I may or may not, spend most of the time enjoying the party while sitting someplace comfy. Eh, good enough, I just want to be there. Or here or where ever we happen to be. I just want to be present and truly experience life.  Thank you to all my lovely friends (and fam!) that include me in things and help me find a seat. ;-)
I'll be seeing more of you soon!
Its gonna be awesome!
Yay!!
If you want to hang out, come find me.   :-)

Monday, March 11, 2013

March 2013

Its March. A month that to me is all about rebirth. I am ready to be reborn again, just like I have done many times before. I am coming out of a very challenging Winter. I was sick. I was in a lot of pain. I couldn't sleep, but I couldn't really get out of bed either.

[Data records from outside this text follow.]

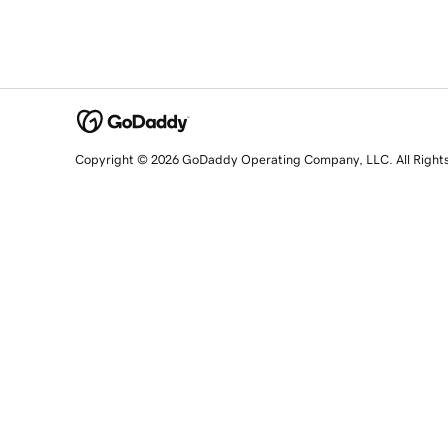
Copyright © 2026 GoDaddy Operating Company, LLC. All Right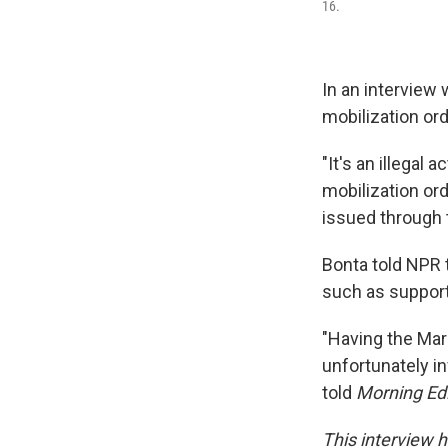
16.
In an interview 
mobilization or
"It's an illegal 
mobilization ord
issued through 
Bonta told NPR 
such as support
"Having the Mari
unfortunately in
told
Morning Edi
This interview h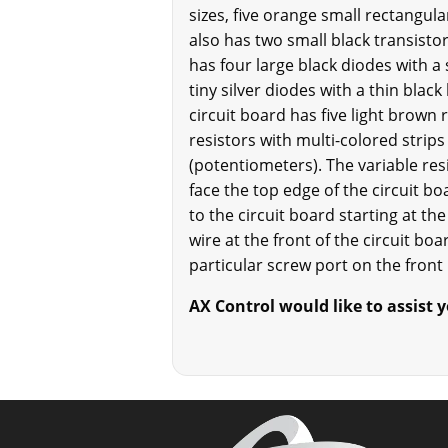
sizes, five orange small rectangula
also has two small black transistors
has four large black diodes with a 
tiny silver diodes with a thin blac
circuit board has five light brown 
resistors with multi-colored strips
(potentiometers). The variable res
face the top edge of the circuit bo
to the circuit board starting at t
wire at the front of the circuit b
particular screw port on the front
AX Control would like to assist yo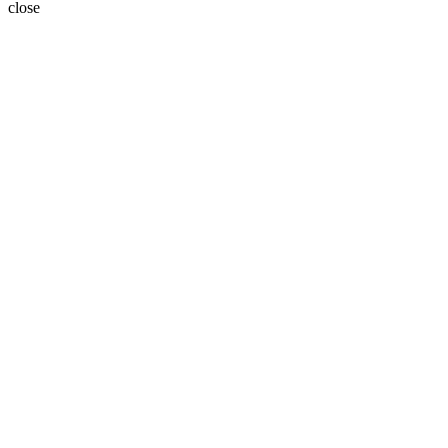
close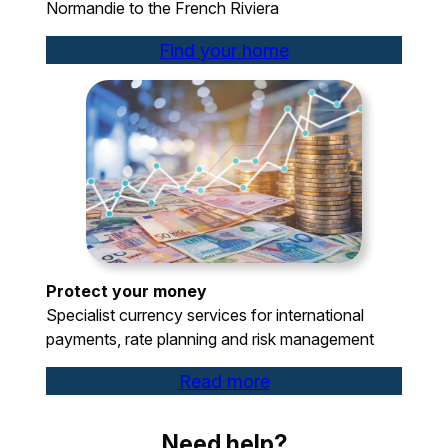
Normandie to the French Riviera
Find your home
Protect your money
Specialist currency services for international
payments, rate planning and risk management
Read more
Need help?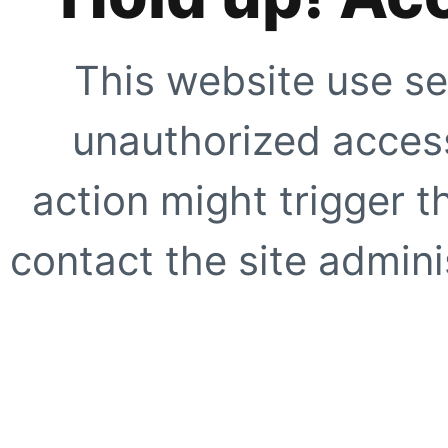
This website use se
unauthorized access
action might trigger t
contact the site adminis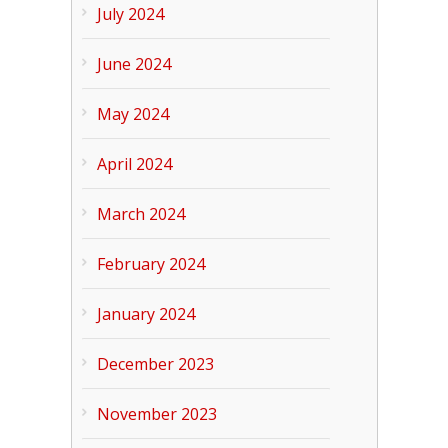
July 2024
June 2024
May 2024
April 2024
March 2024
February 2024
January 2024
December 2023
November 2023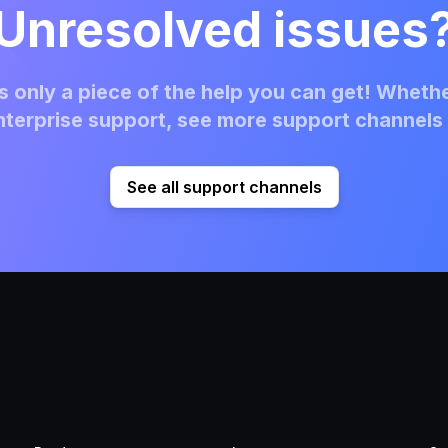
Unresolved issues
 only a piece of the help you can get! Whethe
terprise support, see more support channels 
See all support channels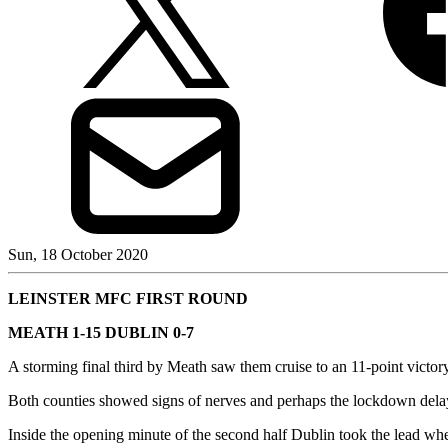
Sun, 18 October 2020
LEINSTER MFC FIRST ROUND
MEATH 1-15 DUBLIN 0-7
A storming final third by Meath saw them cruise to an 11-point victory
Both counties showed signs of nerves and perhaps the lockdown dela
Inside the opening minute of the second half Dublin took the lead w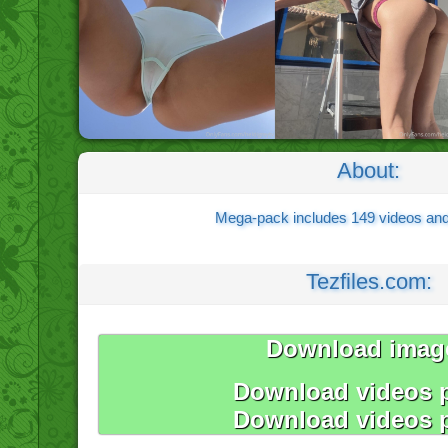
About:
Mega-pack includes 149 videos an
Tezfiles.com:
Download imag
Download videos p
Download videos p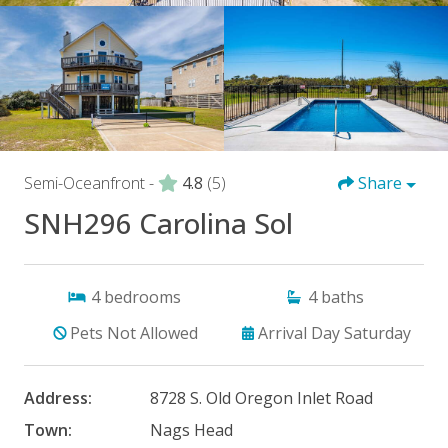
Semi-Oceanfront -
4.8
(5)
Share
SNH296 Carolina Sol
4
bedrooms
4
baths
Pets Not Allowed
Arrival Day Saturday
Address:
8728 S. Old Oregon Inlet Road
Town:
Nags Head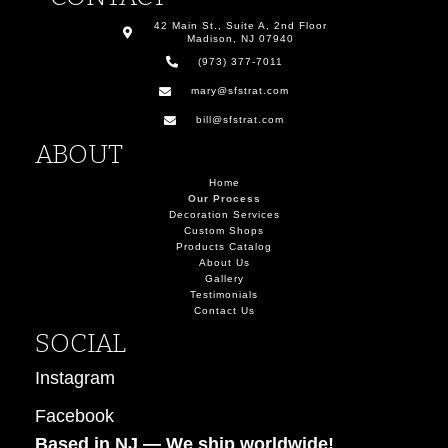
42 Main St., Suite A, 2nd Floor
Madison, NJ 07940
(973) 377-7011
mary@sfstrat.com
bill@sfstrat.com
ABOUT
Home
Our Process
Decoration Services
Custom Shops
Products Catalog
About Us
Gallery
Testimonials
Contact Us
SOCIAL
Instagram
Facebook
Based in NJ — W
e ship worldwide!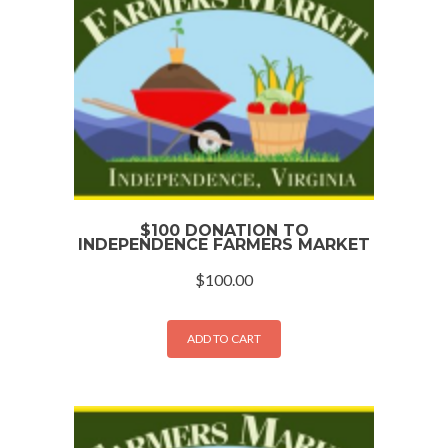
$100 DONATION TO
INDEPENDENCE FARMERS MARKET
$
100.00
ADD TO CART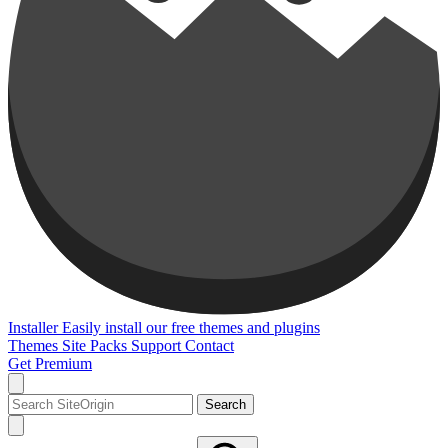
Installer
Easily install our free themes and plugins
Themes
Site Packs
Support
Contact
Get Premium
Search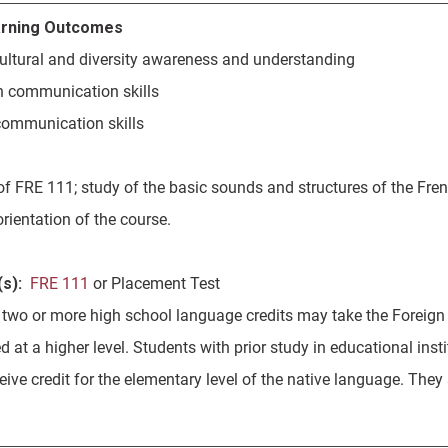
rning Outcomes
rcultural and diversity awareness and understanding
en communication skills
 communication skills
of FRE 111; study of the basic sounds and structures of the Fre
orientation of the course.
s):
FRE 111
or Placement Test
 two or more high school language credits may take the Foreign
d at a higher level. Students with prior study in educational ins
ceive credit for the elementary level of the native language. Th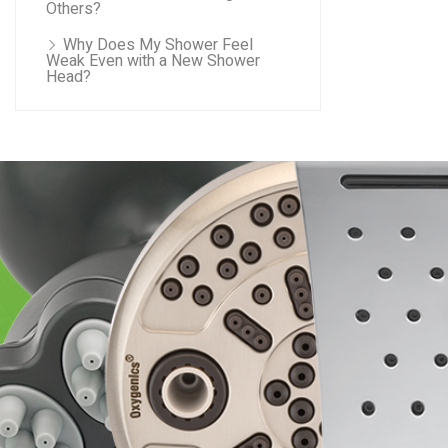
Others?
Why Does My Shower Feel
Weak Even with a New Shower
Head?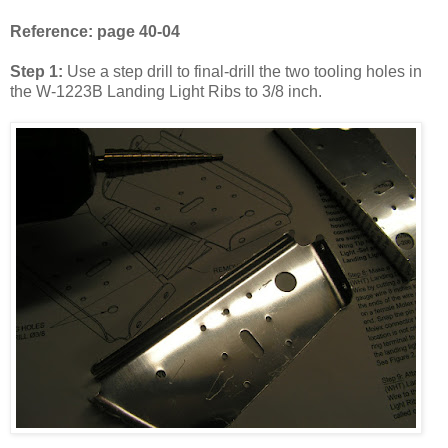
Reference: page 40-04
Step 1:
Use a step drill to final-drill the two tooling holes in
the W-1223B Landing Light Ribs to 3/8 inch.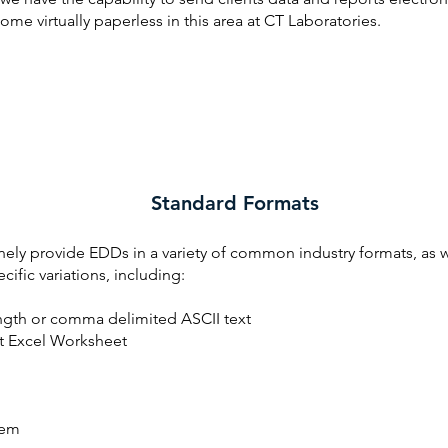
me virtually paperless in this area at CT Laboratories.
Standard Formats
ely provide EDDs in a variety of common industry formats, as w
ecific variations, including:
ngth or comma delimited ASCII text
t Excel Worksheet
em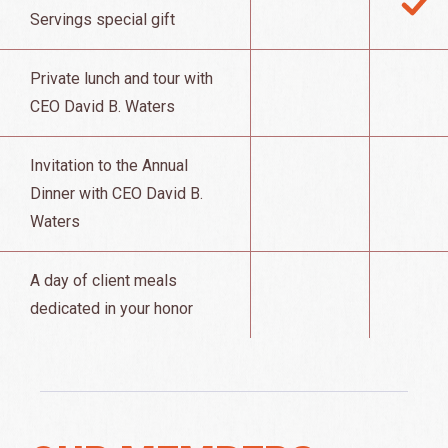
Servings special gift
Private lunch and tour with
CEO David B. Waters
Invitation to the Annual
Dinner with CEO David B.
Waters
A day of client meals
dedicated in your honor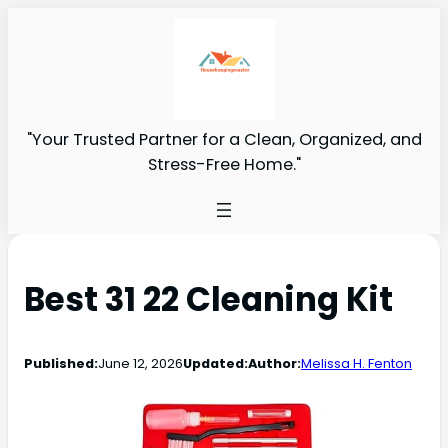
"Your Trusted Partner for a Clean, Organized, and
Stress-Free Home."
Best 31 22 Cleaning Kit
Published:
June 12, 2026
Updated:
Author:
Melissa H. Fenton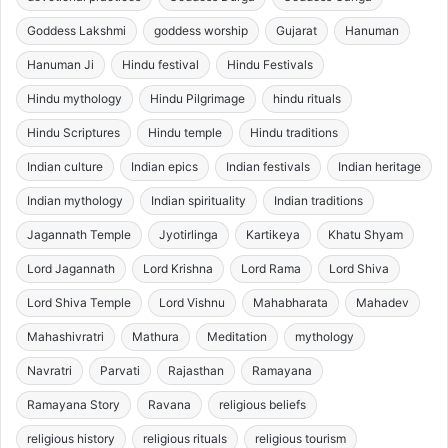
Goddess Lakshmi
goddess worship
Gujarat
Hanuman
Hanuman Ji
Hindu festival
Hindu Festivals
Hindu mythology
Hindu Pilgrimage
hindu rituals
Hindu Scriptures
Hindu temple
Hindu traditions
Indian culture
Indian epics
Indian festivals
Indian heritage
Indian mythology
Indian spirituality
Indian traditions
Jagannath Temple
Jyotirlinga
Kartikeya
Khatu Shyam
Lord Jagannath
Lord Krishna
Lord Rama
Lord Shiva
Lord Shiva Temple
Lord Vishnu
Mahabharata
Mahadev
Mahashivratri
Mathura
Meditation
mythology
Navratri
Parvati
Rajasthan
Ramayana
Ramayana Story
Ravana
religious beliefs
religious history
religious rituals
religious tourism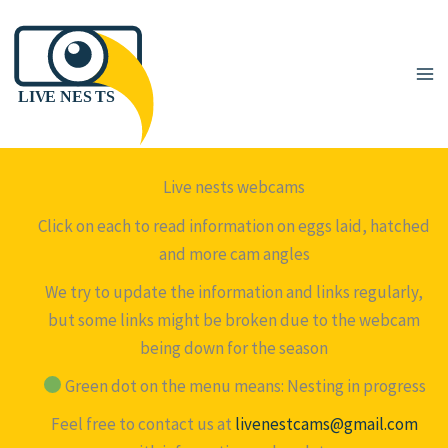
Skip
to
content
Live nests webcams
Click on each to read information on eggs laid, hatched
and more cam angles
We try to update the information and links regularly,
but some links might be broken due to the webcam
being down for the season
Green dot on the menu means: Nesting in progress
Feel free to contact us at
livenestcams@gmail.com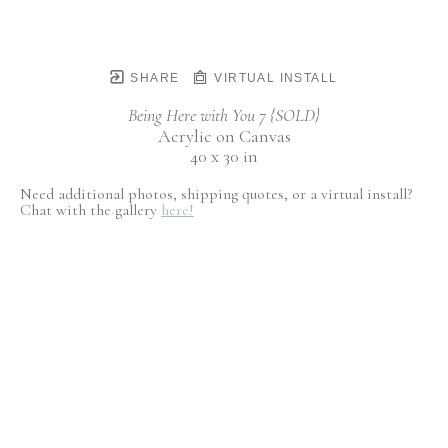
SHARE
VIRTUAL INSTALL
Being Here with You 7 {SOLD}
Acrylic on Canvas
40 x 30 in
Need additional photos, shipping quotes, or a virtual install?
Chat with the gallery
here!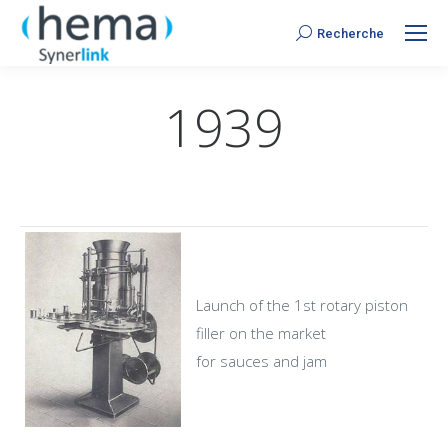
Recherche
Search:
1939
Launch of the 1st rotary piston
filler on the market
for sauces and jam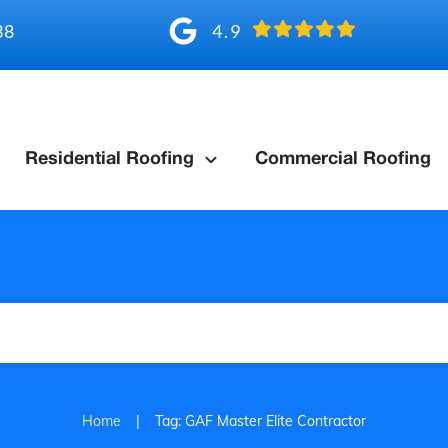
4.9
38
Residential Roofing
Commercial Roofing
|
Home
Tag: GAF Master Elite Contractor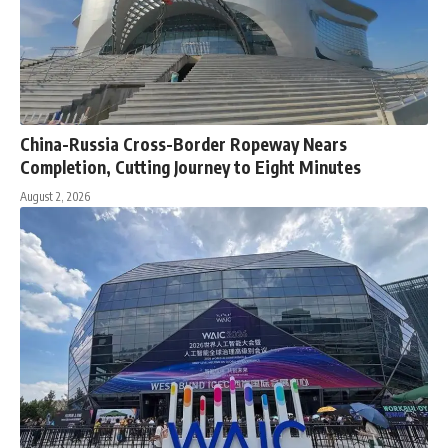
China-Russia Cross-Border Ropeway Nears
Completion, Cutting Journey to Eight Minutes
August 2, 2026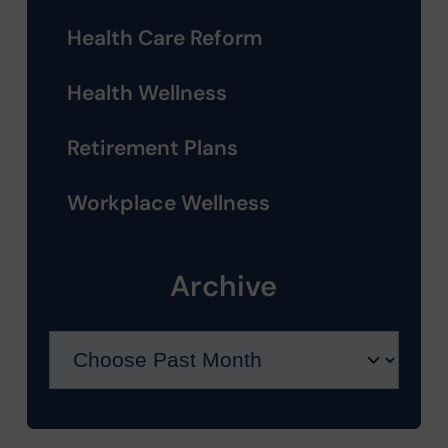
Health Care Reform
Health Wellness
Retirement Plans
Workplace Wellness
Archive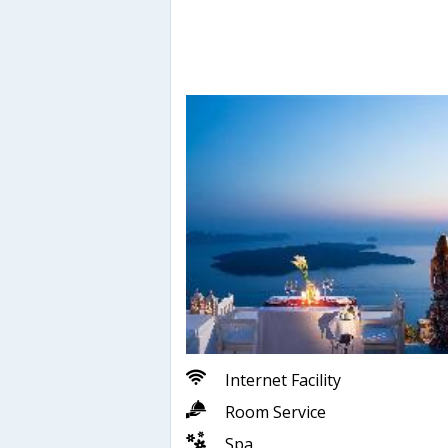
Internet Facility
Room Service
Spa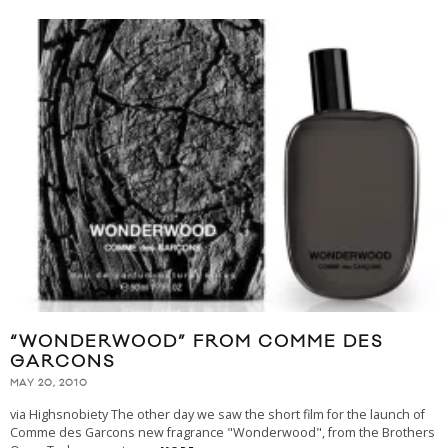
“WONDERWOOD” FROM COMME DES
GARCONS
MAY 20, 2010
via Highsnobiety The other day we saw the short film for the launch of
Comme des Garcons new fragrance "Wonderwood", from the Brothers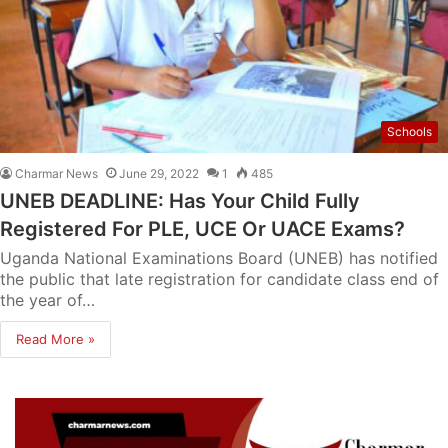
Schools
Charmar News
June 29, 2022
1
485
UNEB DEADLINE: Has Your Child Fully
Registered For PLE, UCE Or UACE Exams?
Uganda National Examinations Board (UNEB) has notified
the public that late registration for candidate class end of
the year of…
Read More »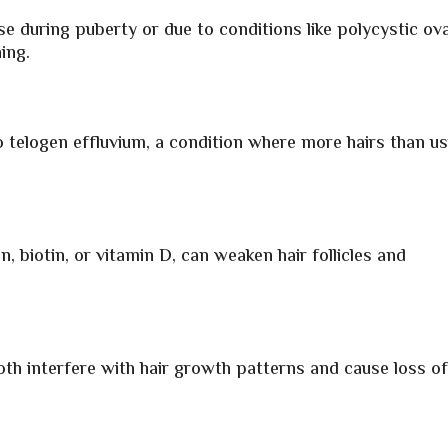
e during puberty or due to conditions like polycystic ov
ing.
o telogen effluvium, a condition where more hairs than us
on, biotin, or vitamin D, can weaken hair follicles and
h interfere with hair growth patterns and cause loss o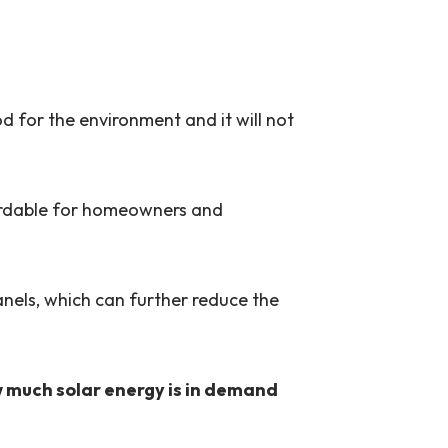
od for the environment and it will not
ffordable for homeowners and
anels, which can further reduce the
ow much solar energy is in demand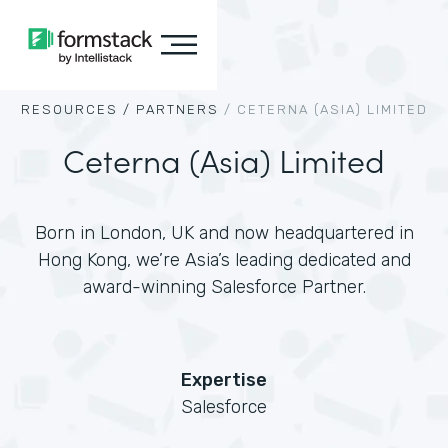
RESOURCES /
PARTNERS
/
CETERNA (ASIA) LIMITED
Ceterna (Asia) Limited
Born in London, UK and now headquartered in
Hong Kong, we’re Asia’s leading dedicated and
award-winning Salesforce Partner.
Expertise
Salesforce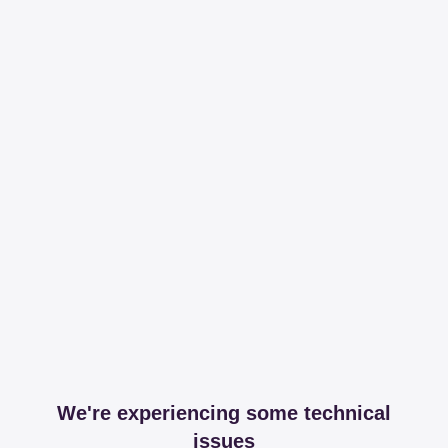
We're experiencing some technical
issues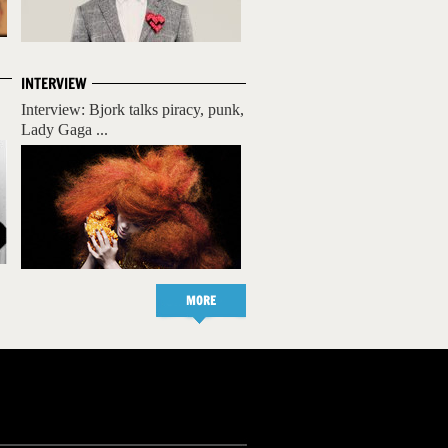
INTERVIEW
Interview: Bjork talks piracy, punk,
Lady Gaga ...
MORE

It hadn't been like that for many years. Honestly, it really sucked. I found myself practically begging my doctor for pain killers because the pain was unrelenting and unbearable. (She did not give them to me) It was not living. I was a zombie. If you saw me during this time (consider yourself lucky, I did not get out much), I probably seemed ok to you. Others can't see my pain. Its mine alone. I certainly would not wish it on someone else. Thank God (!!!), I am starting to notice some relief. I feel like I am coming back to life, like the flowers in my front yard. Its just the begining too. I have a loooong way to go though. Its ok though. Its ok, to not be ok. I am going to be gentle with myself. I am allowing myself to go through this. Its really hard and thats ok, because I can handle it. I have been basically running on empty, but life does not stop for me. We have to move in a couple months and I need to find a place for us to go. I am sure I will manage, but I wish I could focus all my energy on healing. I am distracted by grief too. Its the third anniversary this week, of the most devastating event of my life, the loss of our first and only child. Its such a bittersweet time. A reminder of how precious and miraculous life really is.  It encourages me to never give up. We are only given this one life. I want to live mine to the best of my ability, I want to enjoy my life and be happy. I want to love and be loved. I want to be healthy. I know I have it in me. I believe in miracles, because I know I am one.
This week I am being gentle with myself. I am giving myself permission to be authentic and honest. What are you giving yourself permission to do?